Despite admonitions in the press materials and interviews with the principals, Michael Bay’s (maybe appropriately) dreaded Benghazi movie can’t possibly read as completely apolitical. Non-partisan, sure, fine: President Obama’s voice is only heard briefly, Secretary Clinton isn’t even mentioned. But no American film about military power in the last decade-plus has been able to ween itself away from depictions of groups of Arabs as either dangerous mobs or encroaching hordes, and it may indeed be no longer possible to lionize the lethal skill and very particular, ingrained mindset of heavily armed and well-trained men and women who risk their lives to save Americans in harm’s way without revealing a certain insidious strain of jingoism. And while 13 Hours takes obvious — some might say token — pains to avoid criticism, not only does it not resolve these contradictions, it perhaps irresponsibly doesn’t seem interested in doing so.

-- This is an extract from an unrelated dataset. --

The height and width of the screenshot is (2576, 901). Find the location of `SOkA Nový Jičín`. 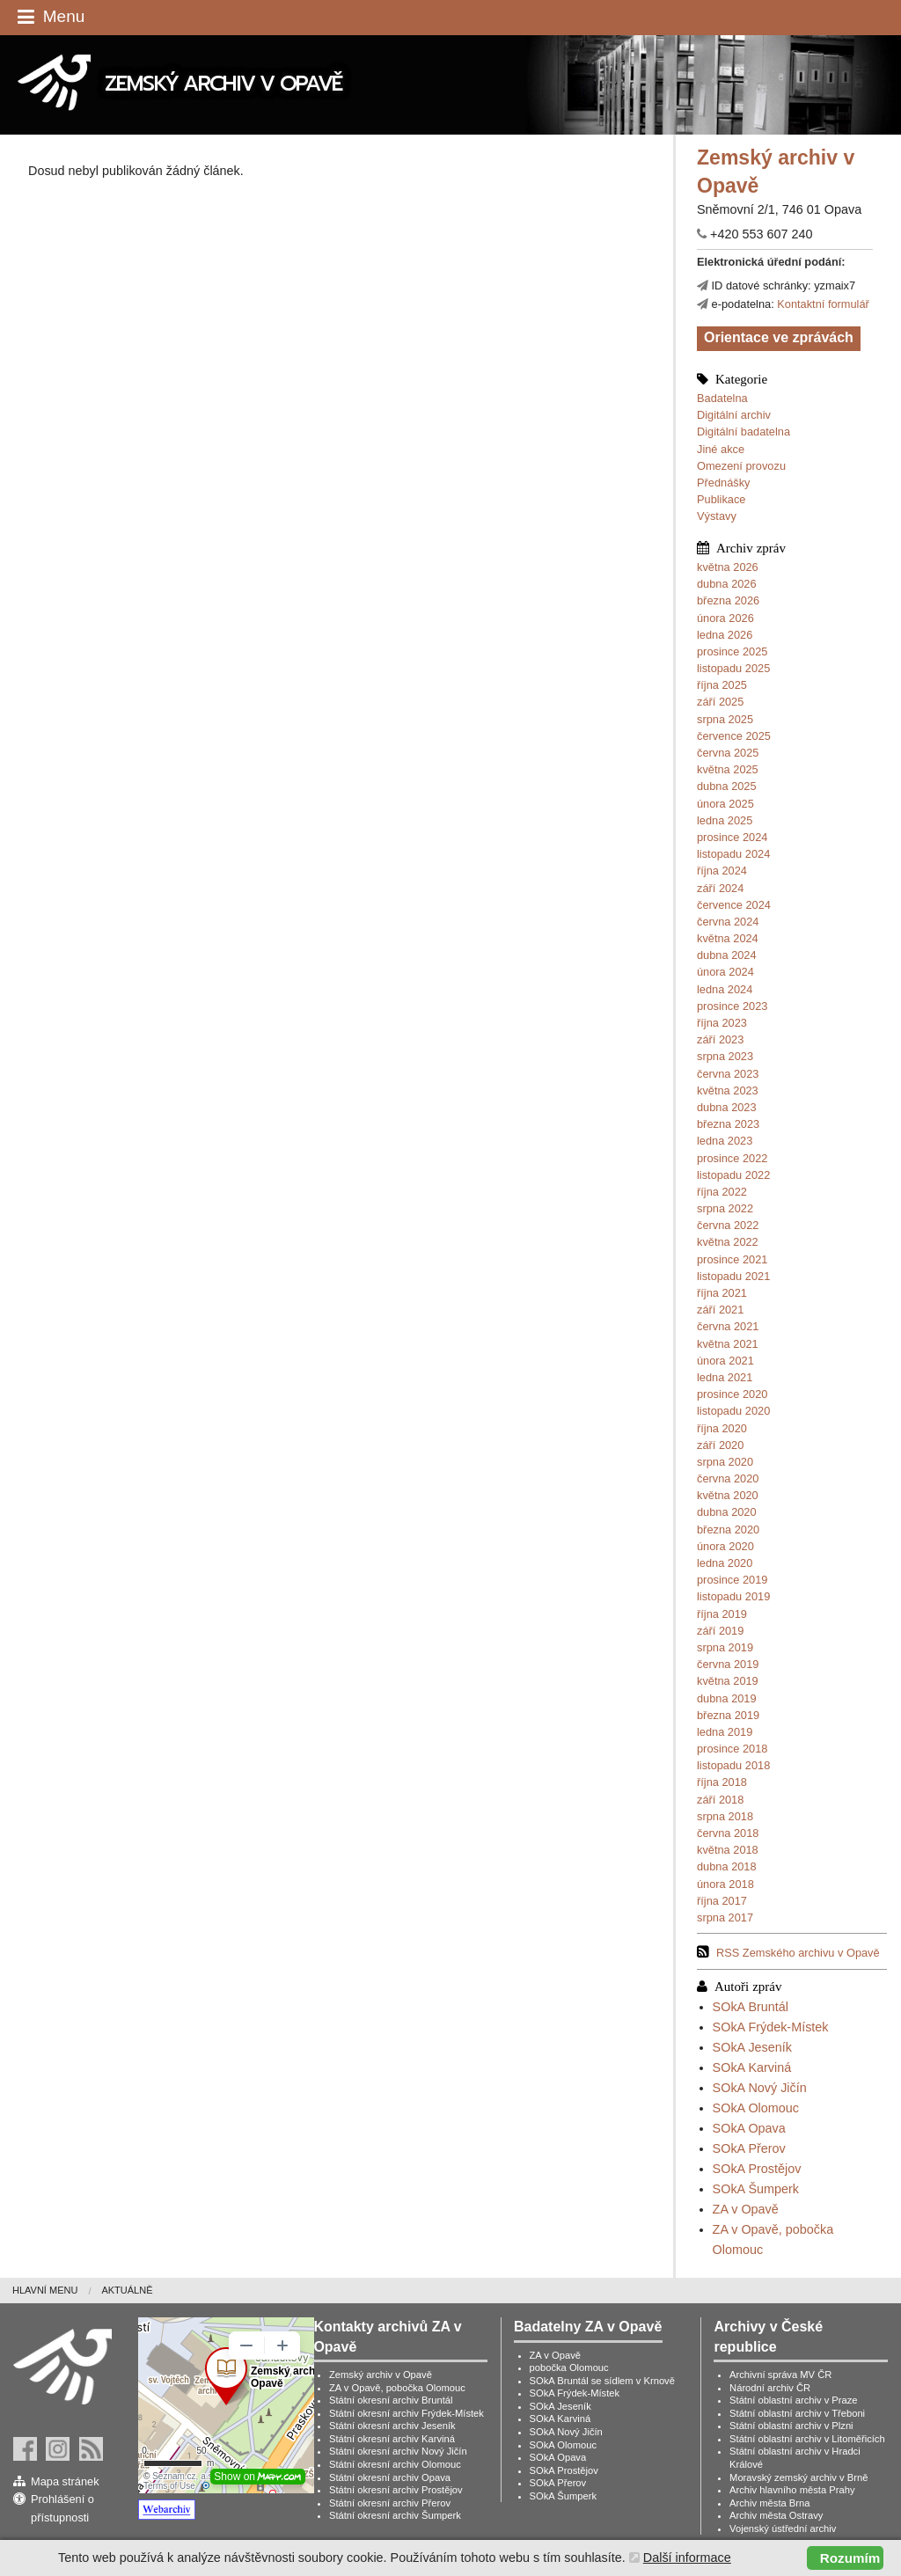 SOkA Nový Jičín is located at coordinates (760, 2088).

Love him or hate him, where action is concerned Bay is probably the greatest technical craftsman at the studio level outside of Cameron or Mann.

What it is, with a tantalizing and very uncomfortable relish that shouldn’t come as a surprise from Bay, is a formally stunning portrait of a tactical nightmare and a brutish, bruising display of equally unsurprisingly powerful and immersive action filmmaking. Love him or hate him, where action is concerned Bay is probably the greatest technical craftsman at the studio level outside of Cameron or Mann, and 13 Hours represents the height of his skill. Shot on the Red Epic by Miami Vice cinematographer Dion Beebe, Bay’s covered the action within and around the perfectly delineated space of a besieged American diplomatic compound with aerial masters, long dollies, and slow digital zooms, with cutting kept to a relative minimum (notable coming from the guy we started keeping track of Average Shot Lengths for in the first place). That doesn’t make this film any less #problematic: there’s an undeniable glee for violence here, with Bay even going so far as to remix his notorious bomb POV shot from Pearl Harbor. And the film’s hardware fetish is positively astounding: watch what twin KPV .50-caliber heavy machine guns do to a puny Toyota Camry. Hear the intensely satisfying “plonk!” of an RPG bouncing off a steel pylon (yeah, they bounce, it’s scary as hell). You can practically smell the cordite. 13 Hours is not an ambivalent movie about the use of military power, nor will Bay win any converts to his unapologetic and likely deleterious worldview, but this is a great action director at the apex of his abilities.